I respect you as brothers and sisters in Christ. I hope you can do the same with me...
At the General Assembly of the Church of Scotland held last month, and following the deliberations and decisions of the Presbyteries of the church, the Kirk took the significant but limited step of affirming the traditional teaching of the church on matters of sexual relationship and marriage, while simultaneously allowing congregations who so decided, to depart from this ‘traditional’ position and (should they so wish) appoint or call Ministers or Deacons in Civil Partnerships (and possibly also in time, Same Sex Marriage).
Leaving aside the substantive issue, and also setting aside any concerns about the consistency or long-term sustainability of this ‘permissive’ or ‘contradictory’ position (depending on your view) I have a deeper concern.

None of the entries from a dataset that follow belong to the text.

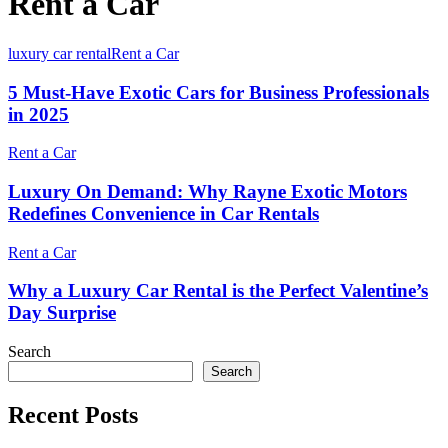
Rent a Car
luxury car rental
Rent a Car
5 Must-Have Exotic Cars for Business Professionals
in 2025
Rent a Car
Luxury On Demand: Why Rayne Exotic Motors
Redefines Convenience in Car Rentals
Rent a Car
Why a Luxury Car Rental is the Perfect Valentine’s
Day Surprise
Search
Search
Recent Posts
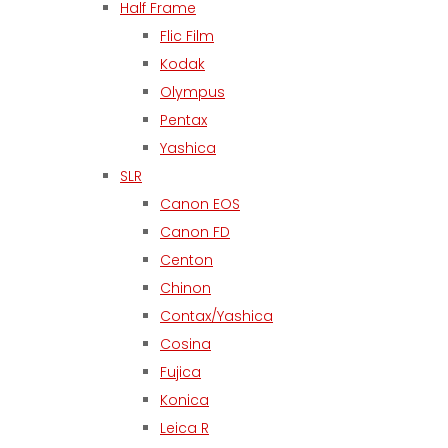
Half Frame
Flic Film
Kodak
Olympus
Pentax
Yashica
SLR
Canon EOS
Canon FD
Centon
Chinon
Contax/Yashica
Cosina
Fujica
Konica
Leica R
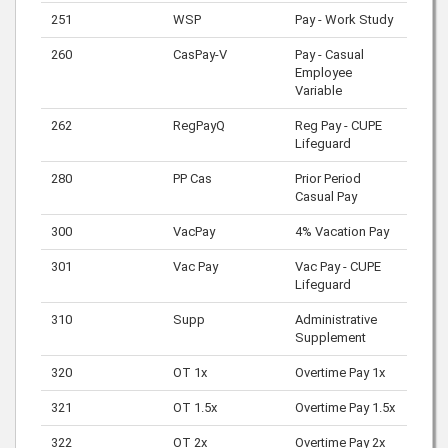
251
WSP
Pay - Work Study
260
CasPay-V
Pay - Casual
Employee
Variable
262
RegPayQ
Reg Pay - CUPE
Lifeguard
280
PP Cas
Prior Period
Casual Pay
300
VacPay
4% Vacation Pay
301
Vac Pay
Vac Pay - CUPE
Lifeguard
310
Supp
Administrative
Supplement
320
OT 1x
Overtime Pay 1x
321
OT 1.5x
Overtime Pay 1.5x
322
OT 2x
Overtime Pay 2x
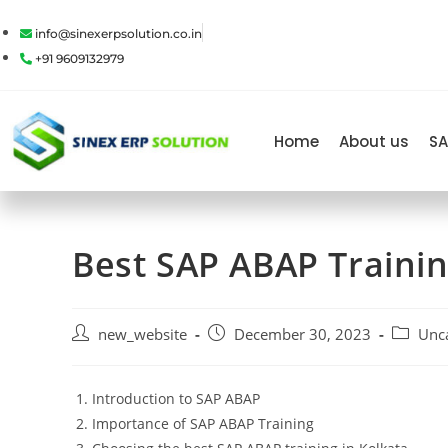
info@sinexerpsolution.co.in
+91 9609132979
Home
About us
SA
Best SAP ABAP Traini
new_website
December 30, 2023
Unc
Introduction to SAP ABAP
Importance of SAP ABAP Training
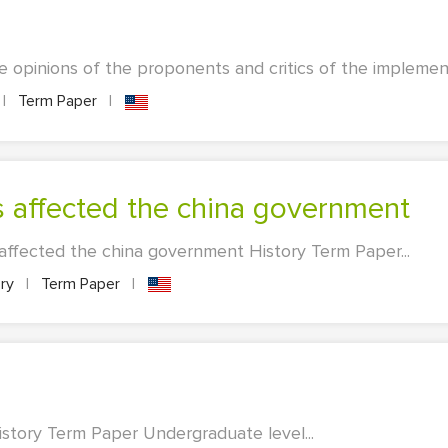
e opinions of the proponents and critics of the implementat
|
Term Paper
|
s affected the china government
ffected the china government History Term Paper...
ory
|
Term Paper
|
story Term Paper Undergraduate level...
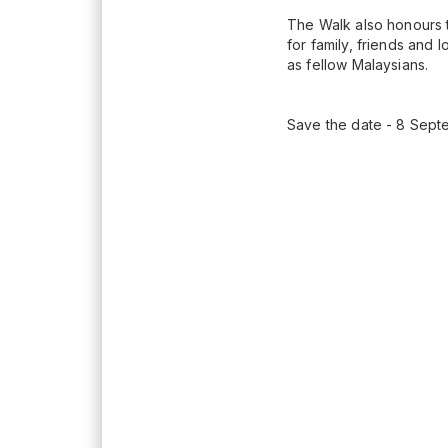
The Walk also honours t
for family, friends and
as fellow Malaysians.
Save the date - 8 Sept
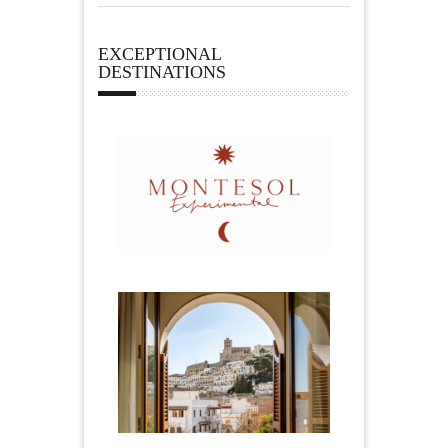
EXCEPTIONAL
DESTINATIONS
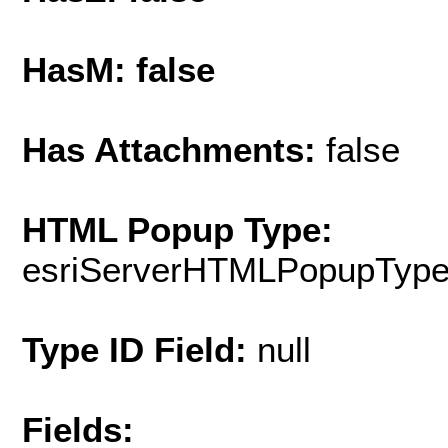
HasM: false
Has Attachments:
false
HTML Popup Type:
esriServerHTMLPopupTyp
Type ID Field:
null
Fields:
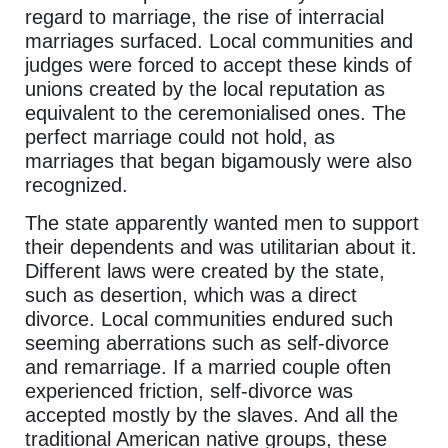
regard to marriage, the rise of interracial
marriages surfaced. Local communities and
judges were forced to accept these kinds of
unions created by the local reputation as
equivalent to the ceremonialised ones. The
perfect marriage could not hold, as
marriages that began bigamously were also
recognized.
The state apparently wanted men to support
their dependents and was utilitarian about it.
Different laws were created by the state,
such as desertion, which was a direct
divorce. Local communities endured such
seeming aberrations such as self-divorce
and remarriage. If a married couple often
experienced friction, self-divorce was
accepted mostly by the slaves. And all the
traditional American native groups, these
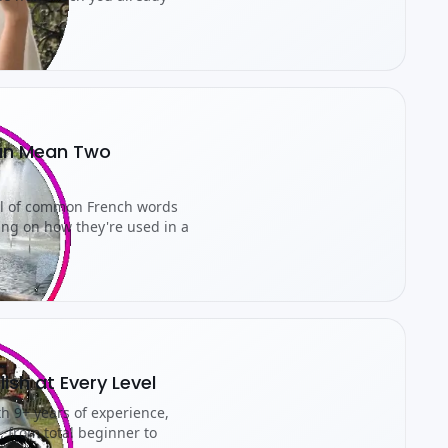
an Mean Two
ul of common French words
ing on how they're used in a
lish at Every Level
th 9+ years of experience,
, from total beginner to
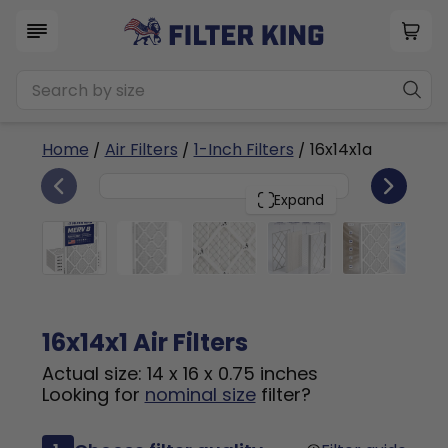
Home
/
Air Filters
/
1-Inch Filters
/ 16x14x1a
6
16x14x1
PACK
Expand
16x14x1 Air Filters
Actual size: 14 x 16 x 0.75 inches
Looking for
nominal size
filter?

I may be wrong (I may even be slightly paranoid!) but I think over these last few years as both this issue has come to the fore in the church and also my own (accepting and affirming) views have become more widely known, I have been quietly excluded from certain mailing lists, gatherings and meetings.
For example, there is a Church of Scotland Evangelical Network with whose aims I broadly agree and – had it been set up 10 or 15 years ago – I imagine I would have been invited to be involved at an early stage. Membership of the network is open to minsters, elders, members and adherents of the Church of Scotland, so should I join?
Well, I doubt I would be welcome as, according to its website, it was set up due to concern about the issue of Ministers etc in same-sex relationships.
And so, it seems, the mark of being an evangelical is our view on this single issue.
I wish this Network well; it includes many friends and I am hugely encouraged by the commitment of those involved to stay in the Church of Scotland even if they disagree with decisions that have been taken.
But I would still like to know why I am no longer to be described as an evangelical? It seems that it would come down only to my views on this single issue (and if I there are other reasons, I would really like to know!)
It would seem that I am in good company, with the likes of Roy Clements, Rob Bell, Tony Campolo, Brian MacLaren and Steve Chalke.
But who decided that this was the mark of being ‘evangelical’? And why?
I am genuinely puzzled, and (as you will guess) feel a little bereaved.
Recently, one clergy colleague who is gay spoke of the process of ‘coming out’. He went on to say that now he was challenged about another ‘coming out’… as an evangelical!
It may (or may not) surprise some of my evangelical sisters and brothers to know that (in the wake of some of my previous posts and blogs) I have been approached by a number of others who – for the moment- are keeping their heads below the parapets, but who personally take the more inclusive and affirming view that I do, while being afraid of losing their sense of ‘tribal’ identity and (more importantly) their many friends within the evangelical fellowship of the church.
And I reckon that if I were to name them (which of course I never will!) then the shock would be great indeed.
But why is this so?
I wish people would discuss these things before they excluded some of us who share their views on most of the fundamental matters of faith.
And I would quite like to feel free to choose my own descriptors rather than have arbitrary criteria imposed by others as to what constituted fair and proper use of such descriptors.